10 April 2012

XP: Where Windows and Christ intersect, or why I hate technical support

For those of you of a more technical bent who get drafted into tech support, here is another amusing moment for you. For those of you who aren't so technical, I shall explain the head-to-desk aspect of this story by explaining it again in more common terms.

Behold, Mate O' Mine (which abbreviates to MOM and thus has an Oedipan aspect that is vaguely disturbing) is trying to get her corporate laptop to work on my WLAN so she can try telecommuting for the first time. Said laptop is a rather old Dell burdened with XP Professional and an Intel WLAN card. I figure this can't be hard, right? So I tell her the WLAN's name and password and figure that's that.

But no, Bill G never made anything easy that he could have made mind-bendingly difficult. After all, XP also means Chi Rho, a symbol for Jesus Christ, which fits because I always call His name a lot when using it. Anyway, naturally XP (the system, not the Redeemer) promptly began to opaquely and obstinately insist it couldn't use my wireless network. I finally realized that it hadn't asked her for the network password like any reasonable human being would expect (then again Microsoft engineers are not normally known for being both reasonable and human beings simultaneously, hence they write it to suit other such creatures). Instead, it asked for the wireless router's number from the back of the router itself, not the password. So I grumbled, went to the router and read it off to her, figuring that that should settle it. Happily, the little WLAN icon in the taskbar lit up green. Problem solved.

But no, she then called to me to say that Internet Exploder insisted the computer was not in fact online. I checked the WLAN from my Macbook Pro, worked fine. Checked to see if the Macbook could see the Dell XP laptop. No problem. Checked to see if the Dell could see the router. Yup, no problem. Obviously a problem with the Dell's network settings, probably DNS.

So I go digging, and quickly discover that the XP system is so locked down that I can only aimlessly poke around hoping Bill G will give me a little hint, but nay, 'tis not for mere mortals without admin access. I try everything I can think of, but the little bugger won't load a website outside the WLAN – it would load pages from my router's web server and from the Macbook, but as soon as it had to venture out into the big bad Internet, it would quail in fear and poot little bits of data into its pants while refusing to say (or unable to say out of sheer terror) just WTF the problem was.

Then the love of my life pipes up and says she maybe needs to activate the VPN they told her about.

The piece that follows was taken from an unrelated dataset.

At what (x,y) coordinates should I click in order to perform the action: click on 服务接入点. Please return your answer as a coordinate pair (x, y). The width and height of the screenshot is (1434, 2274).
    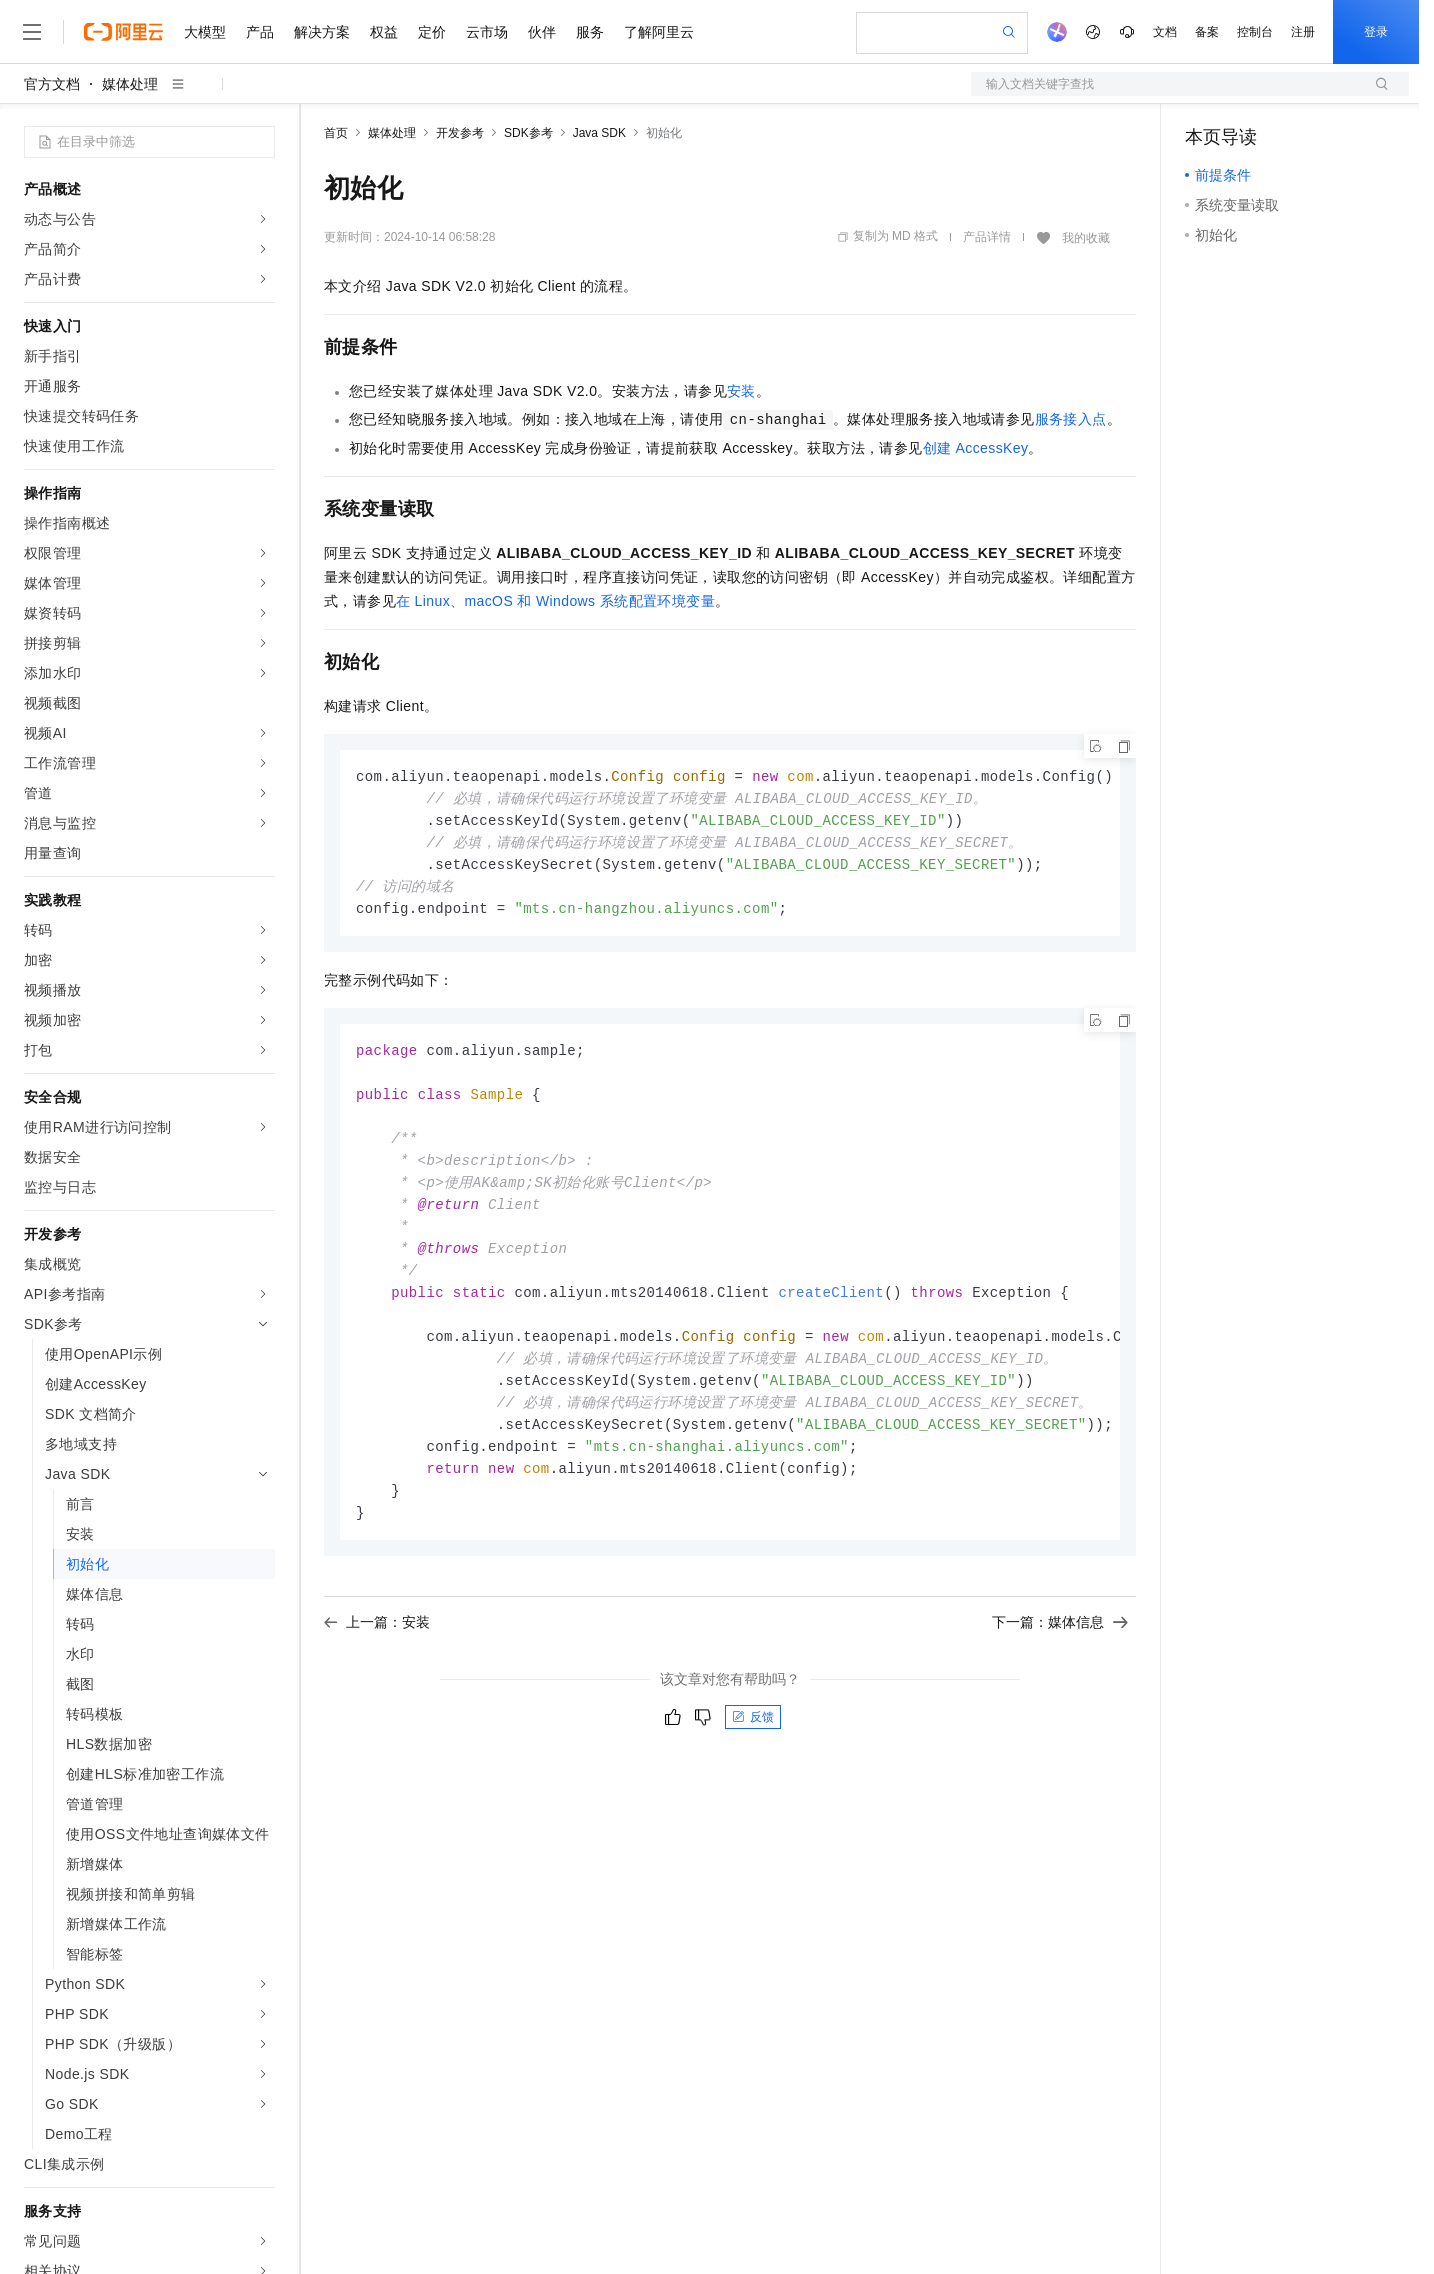
    Looking at the image, I should click on (1071, 419).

And there was much heading-to-desking.

For you see, dear non-versed in the technical plane, this is equivalent to her calling to me to say the car doesn't work at all, so I go out to look at the engine (and find the hood welded shut), feel around with my fingers along the fuel line and exhaust and such, getting myself all worked up and frustrated and annoyed, and then she says from the cockpit that maybe she should turn this key thingy the car dealer gave her.